En images

Interview : Sarkozy mise sur le jackpot des radars

La politique du radar, n’est-ce pas une manne financière pour l’État ?
Le procès selon lequel la motivation de l’Etat serait budgétaire est insupportable : les recettes des radars sont réinvesties dans leur entretien pour 30 % et dans l’aménagement routier pour 60 %. Seuls 10 % sont affectés au budget (60 millions d’euros en 2010), bien en dessous du coût collectif des accidents de la route : 23,4 milliards d’euros.
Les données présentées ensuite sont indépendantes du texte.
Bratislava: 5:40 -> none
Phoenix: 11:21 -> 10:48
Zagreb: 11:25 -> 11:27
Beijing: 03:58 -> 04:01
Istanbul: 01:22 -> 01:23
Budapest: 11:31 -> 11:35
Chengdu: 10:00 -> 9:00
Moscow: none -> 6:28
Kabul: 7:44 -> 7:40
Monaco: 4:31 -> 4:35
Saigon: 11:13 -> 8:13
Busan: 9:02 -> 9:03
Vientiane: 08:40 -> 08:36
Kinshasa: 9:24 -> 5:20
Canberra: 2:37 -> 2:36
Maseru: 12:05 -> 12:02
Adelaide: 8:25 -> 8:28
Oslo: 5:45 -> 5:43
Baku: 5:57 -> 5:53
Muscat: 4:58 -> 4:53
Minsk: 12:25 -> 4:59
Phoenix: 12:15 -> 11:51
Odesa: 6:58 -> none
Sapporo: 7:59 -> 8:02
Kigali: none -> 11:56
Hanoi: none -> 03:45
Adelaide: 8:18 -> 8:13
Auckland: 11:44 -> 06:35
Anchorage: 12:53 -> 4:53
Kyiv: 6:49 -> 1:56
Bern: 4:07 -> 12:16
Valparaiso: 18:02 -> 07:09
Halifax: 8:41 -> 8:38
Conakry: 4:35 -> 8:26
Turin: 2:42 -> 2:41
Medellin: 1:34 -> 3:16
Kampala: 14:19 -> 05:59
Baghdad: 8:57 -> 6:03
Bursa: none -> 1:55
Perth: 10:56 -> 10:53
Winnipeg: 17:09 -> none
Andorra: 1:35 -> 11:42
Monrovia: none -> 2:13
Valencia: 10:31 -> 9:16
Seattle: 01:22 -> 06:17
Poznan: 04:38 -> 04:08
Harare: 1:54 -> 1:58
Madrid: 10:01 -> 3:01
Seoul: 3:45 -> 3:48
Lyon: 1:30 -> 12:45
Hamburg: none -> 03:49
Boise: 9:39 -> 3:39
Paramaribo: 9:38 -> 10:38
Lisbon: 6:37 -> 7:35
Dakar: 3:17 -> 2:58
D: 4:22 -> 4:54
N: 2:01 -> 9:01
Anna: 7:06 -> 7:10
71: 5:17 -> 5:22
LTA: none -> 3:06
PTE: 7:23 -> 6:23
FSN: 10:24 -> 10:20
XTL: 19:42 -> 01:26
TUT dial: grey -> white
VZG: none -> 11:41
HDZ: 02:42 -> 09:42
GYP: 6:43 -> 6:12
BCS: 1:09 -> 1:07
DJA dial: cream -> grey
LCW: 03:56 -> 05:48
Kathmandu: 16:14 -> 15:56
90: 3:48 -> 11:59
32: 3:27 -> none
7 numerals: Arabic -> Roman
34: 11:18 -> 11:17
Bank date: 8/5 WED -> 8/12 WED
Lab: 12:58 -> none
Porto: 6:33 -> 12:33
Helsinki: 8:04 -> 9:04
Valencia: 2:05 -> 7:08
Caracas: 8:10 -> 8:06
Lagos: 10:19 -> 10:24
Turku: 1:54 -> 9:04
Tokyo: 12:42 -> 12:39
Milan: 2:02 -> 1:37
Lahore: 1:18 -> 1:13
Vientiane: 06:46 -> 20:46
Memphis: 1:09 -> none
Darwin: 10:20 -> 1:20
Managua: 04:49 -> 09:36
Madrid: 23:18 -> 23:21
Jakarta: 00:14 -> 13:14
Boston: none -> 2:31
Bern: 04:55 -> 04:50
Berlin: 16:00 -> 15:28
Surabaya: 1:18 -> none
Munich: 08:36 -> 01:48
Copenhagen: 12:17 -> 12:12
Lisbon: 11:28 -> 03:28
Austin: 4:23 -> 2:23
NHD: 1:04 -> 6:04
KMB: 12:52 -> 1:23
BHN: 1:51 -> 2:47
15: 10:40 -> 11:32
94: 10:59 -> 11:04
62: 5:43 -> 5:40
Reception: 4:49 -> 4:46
Allez-vous encore accroître la pression sur les contrôles de vitesse ?
Parce que la vitesse reste une cause importante d’accidents, faire respecter les limitations de vitesse demeurera la priorité absolue. 400 radars supplémentaires seront installés en 2012, comme je m’y suis engagé en novembre dernier. Je souhaite en outre que l’accent soit mis sur le développement rapide des nouvelles technologies, comme le LAVIA (Limitateur s’Adaptant à la VItesse Autorisée), ce système qui reconnait par satellite l’endroit où se trouve le véhicule, la vitesse applicable et qui limite le véhicule automatiquement.

Le candidat s’engage-t-il à autoriser la circulation des 2RM (motos et scooters) entre les files de voitures à l’arrêt sur les voies rapides urbaines congestionnées ?
Je m’étais opposé à l’autorisation de la circulation entre les files en tant que ministre de l’Intérieur car je considérais que ni les conducteurs d’automobiles, ni les conducteurs de 2RM n’y étaient prêts et que la légalisation d’une telle pratique accroitrait encore la surmortalité déjà dramatique des conducteurs de 2RM. Toutefois, certains pays voisins expérimentent actuellement cette circulation et la pratique s’est de fait largement répandue. Je considère donc qu’une expérimentation pourrait peut-être être envisagée sous certaines conditions. Il conviendrait d’imposer notamment une limite très stricte sur le différentiel de vitesse entre les autos et les motos qui remonteraient les files.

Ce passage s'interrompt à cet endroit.